Ecologists spend a lot of time studying soil organisms: according to the United Nations Food and Agriculture Organization, soil stockpiles 1,500 gigatons of organic carbon, more than Earth’s atmosphere and all the planets’ plants. We’re not the first to study the significance of the smallest among us: back in the 16th century, English poet Sir Edward Dyer saw that even ants and bees play their role in the world. Here is his wonderful poem on the topic:

“The Lowest Trees Have Tops”

The lowest trees have tops, the ant her gall,
The fly her spleen, the little spark his heat;
The slender hairs cast shadows, though but small,
And bees have stings, although they be not great;
Seas have their source, and so have shallow springs;
And love is love, in beggars and in kings.

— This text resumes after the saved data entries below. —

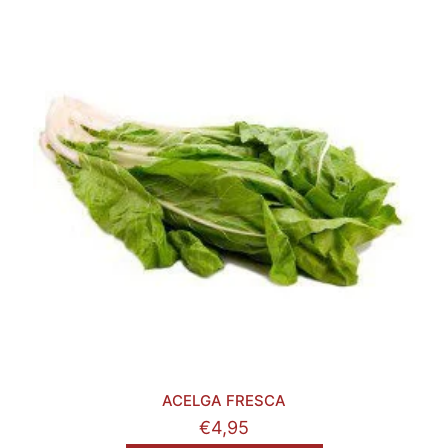
ACELGA FRESCA
€
4,95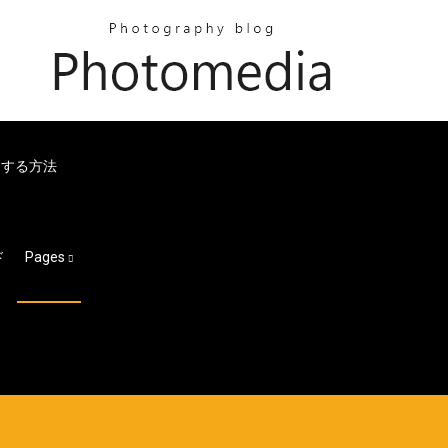
ードする方法
ド
Pages
ド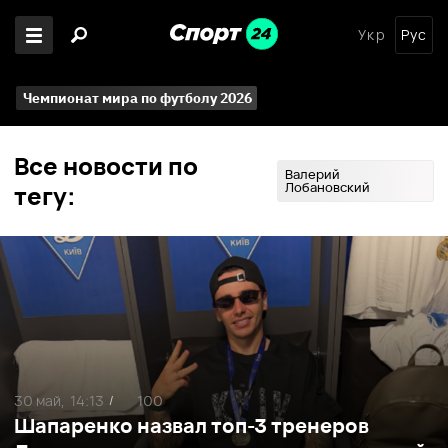
Укр
Рус
Чемпионат мира по футболу 2026
Все новости по
Валерий
Лобановский
тегу:
30 май,
14:13
100
/
Шапаренко назвал топ-3 тренеров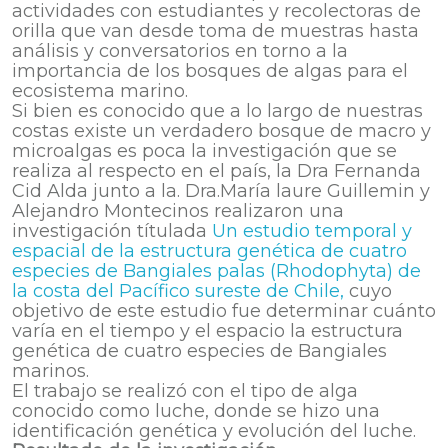
actividades con estudiantes y recolectoras de
orilla que van desde toma de muestras hasta
análisis y conversatorios en torno a la
importancia de los bosques de algas para el
ecosistema marino.
Si bien es conocido que a lo largo de nuestras
costas existe un verdadero bosque de macro y
microalgas es poca la investigación que se
realiza al respecto en el país, la Dra Fernanda
Cid Alda junto a la. Dra.María laure Guillemin y
Alejandro Montecinos realizaron una
investigación títulada
Un estudio temporal y
espacial de la estructura genética de cuatro
especies de Bangiales palas (Rhodophyta) de
la costa del Pacífico sureste de Chile,
cuyo
objetivo de este estudio fue determinar cuánto
varía en el tiempo y el espacio la estructura
genética de cuatro especies de Bangiales
marinos.
El trabajo se realizó con el tipo de alga
conocido como luche, donde se hizo una
identificación genética y evolución del luche.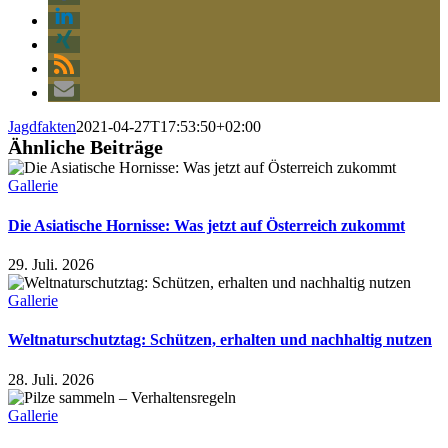
Jagdfakten
2021-04-27T17:53:50+02:00
Ähnliche Beiträge
Gallerie
Die Asiatische Hornisse: Was jetzt auf Österreich zukommt
29. Juli. 2026
Gallerie
Weltnaturschutztag: Schützen, erhalten und nachhaltig nutzen
28. Juli. 2026
Gallerie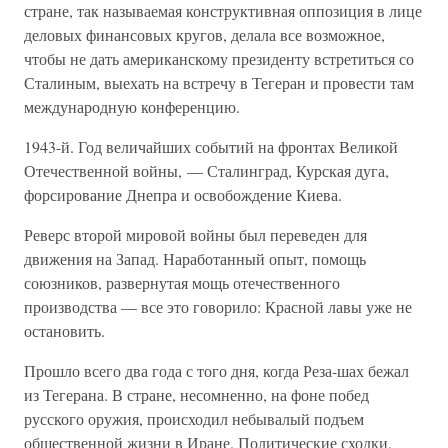
стране, так называемая конструктивная оппозиция в лице
деловых финансовых кругов, делала все возможное,
чтобы не дать американскому президенту встретиться со
Сталиным, выехать на встречу в Тегеран и провести там
международную конференцию.
1943-й. Год величайших событий на фронтах Великой
Отечественной войны, — Сталинград, Курская дуга,
форсирование Днепра и освобождение Киева.
Реверс второй мировой войны был переведен для
движения на Запад. Наработанный опыт, помощь
союзников, развернутая мощь отечественного
производства — все это говорило: Красной лавы уже не
остановить.
Прошло всего два года с того дня, когда Реза-шах бежал
из Тегерана. В стране, несомненно, на фоне побед
русского оружия, происходил небывалый подъем
общественной жизни в Иране. Политические сходки,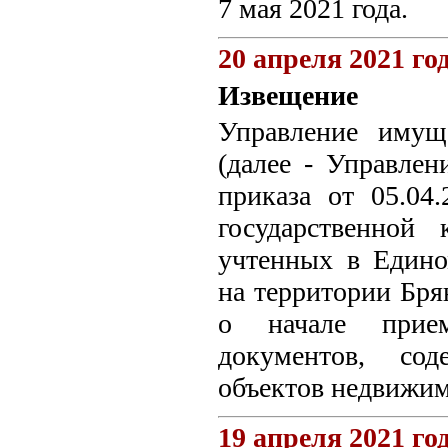
7 мая 2021 года.
20 апреля 2021 го
Извещение
Управление имущ
(далее - Управле
приказа от 05.0
государственной
учтенных в Едино
на территории Бря
о начале прием
документов, сод
объектов недвижи
19 апреля 2021 го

Where waters smoothest run, there deepest are the fords,
The dial stirs, yet none perceives it move;
The firmest faith is found in fewest words,
The turtles do not sing, and yet they love;
True hearts have ears and eyes, no tongues to speak;
They hear and see, and sigh, and then they break.

Note on the poet: Sir Edward Dyer (1543-1607) was an alchemist and a courtier to Queen Elizabeth the First, who sent him on missions to spy on Denmark and the Netherlands. He never published his poems, and only a few can be firmly attributed to him. Among them are My Mind to Me a Kingdom Is, in which the poet contemplates his brain.